Jimmy (Taron Egerton, right) befriends and tries to coax a confession out of fellow inmate Larry (Paul Walter Hauser) on “Black Bird.” (Apple TV+)

A very early scene in the intense and engrossing Apple TV+ limited series is set in the Chicago of November 1996, with Taron Egerton’s macho, supremely self-confident Jimmy Keene manning the bar in his bachelor pad while his high school football buddies from Kankakee watch old footage of Jimmy’s glory days on the gridiron. As “Mr. Brownstone” by Guns N’ Roses blasts on the soundtrack, Jimmy climbs into his candy apple-red sportscar and roars off to a warehouse, where a drug deal quickly goes sideways.

It feels as if we’re in for a slick, raucous crime thriller on the order of films such as “Blow” or “American Hustle” or series such as “Narcos.”

But wait. Earlier in that episode, we had seen a 15-year-old girl riding her bike on a road past some cornfields in the town of Perrysville, Indiana, and now we return to that locale as Greg Kinnear’s Detective Brian Miller is called to the area, which is now a crime scene. The girl has been murdered, her body dumped in the fields within walking distance of the bike path. Suddenly, “Black Bird” has the look and feel of a stark and brooding investigative procedural, à la “Mindhunter” or “Zodiac.”

‘Black Bird’

Eventually, though, “Black Bird” is set primarily in a maximum-security prison and becomes a two-hander as Jimmy strikes up a precarious and dangerous bond with the man who killed that girl and might be responsible for the murders of more than a dozen other girls and young women. There’s a tonal shift to a prison story with elements of “The Shawshank Redemption” or “Brubaker.”

That “Black Bird” succeeds so well in all of the aforementioned genres is a tribute to the writing of the masterful Dennis Lehane (author of “Mystic River,” “Shutter Island,” “Gone Baby Gone”) the directing work of Michaël Roskam and Joe Chappelle, the noir-perfect cinematography from Natalie Kingston and one of most outstanding ensemble casts of the year, led by Egerton, Kinnear, Paul Walter Hauser as the suspected serial killer Larry Hall, Sepideh Moafi (“The Deuce”) as a determined FBI agent and the late Ray Liotta in one of his final roles, doing nomination-worthy supporting work as a retired cop who is Jimmy’s father and is living on borrowed time.

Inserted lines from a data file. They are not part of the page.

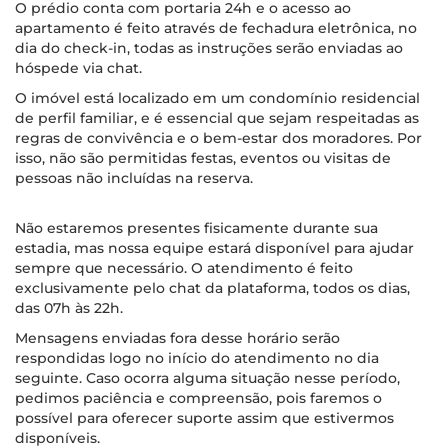
O prédio conta com portaria 24h e o acesso ao
apartamento é feito através de fechadura eletrônica, no
dia do check-in, todas as instruções serão enviadas ao
hóspede via chat.
O imóvel está localizado em um condomínio residencial
de perfil familiar, e é essencial que sejam respeitadas as
regras de convivência e o bem-estar dos moradores. Por
isso, não são permitidas festas, eventos ou visitas de
pessoas não incluídas na reserva.
Não estaremos presentes fisicamente durante sua
estadia, mas nossa equipe estará disponível para ajudar
sempre que necessário. O atendimento é feito
exclusivamente pelo chat da plataforma, todos os dias,
das 07h às 22h.
Mensagens enviadas fora desse horário serão
respondidas logo no início do atendimento no dia
seguinte. Caso ocorra alguma situação nesse período,
pedimos paciência e compreensão, pois faremos o
possível para oferecer suporte assim que estivermos
disponíveis.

Based on the 2010 book “In With the Devil: A Fallen Hero, A Serial Killer and a Dangerous Bargain” by the real Jimmy Keene, this taut and compelling series is all the more impactful because it’s based on true-life events. A buffed-up, tightly wound Egerton is miles away from his role as Elton John in “Rocketman” and carries a kind of James Caan/Sean Penn swagger as Jimmy, whose cockiness quickly fades when he’s slapped with a 10-year sentence for dealing narcotics and weapons possession when he was told it would be only a two-year hitch.

FBI Agent Lauren McCauley (Moafi, excellent as usual) comes to Jimmy with a highly unorthodox proposal: They’ll transfer him to a supermax prison and place him in a cell next to Hauser’s Larry Hall, who has been convicted of one murder and is suspected of many others — but could be back on the streets due to a technicality. If Jimmy can extract information that will implicate Larry in these killings, Jimmy’s sentence will be commuted and Larry will never see the light of day again. At first, Jimmy scoffs at this longshot scheme and says no thanks — but he changes his mind after his beloved father, James “Big Jim” Keene (Liotta), suffers a debilitating stroke. There’s almost zero chance Big Jim will outlive Jimmy’s sentence, so Jimmy agrees to the transfer.

An FBI agent (Sepideh Moafi, with Greg Kinnear) proposes the scheme that could get Jimmy out of prison. (Apple TV+)

Paul Walter Hauser has mastered the art of playing sad-sack, wannabe tough guy outcasts in films such as “I, Tonya,” “BlacKkKlansman” and “Richard Jewell,” but he takes it to a whole different level with his portrayal of Larry, who sports disturbingly bushy “Burnsides” (not sideburns, he’ll correct you) because he’s a Civil War re-enactor and speaks in a soft, creepy, high-pitched voice. Egerton and Hauser have a number of scenes containing page after page of dialogue, and the two are superb together as Jimmy befriends Larry and tries to get him to confess without arousing suspicions. Perfectly placed flashbacks provide insights into the childhoods of Jimmy and Larry, and we occasionally revisit events from the point of view of Big Jim, with Liotta doing a magnificent job of conveying the pain a father feels because he feels he let down his son. (A scene in which Big Jim tries to order a cheeseburger and coffee in a diner but can’t get the words straight because he’s on the verge of another stroke is memorably devastating.)

“Black Bird” is filled with dominant male characters, so Sepideh Moafi provides invaluable balance as the only key female player in a story about the murders of so many girls and young women. In a tricky move that could have come across as emotional manipulation, one episode of the series hands over the narration to Jessica Roach (Laney Stiebing), who tells us from beyond the grave about how much she loved her life. It’s a highly effective technique, reminding us that while the men are the focal point of this story, we should never, ever forget about the victims, whose burial sites remain undiscovered to this day.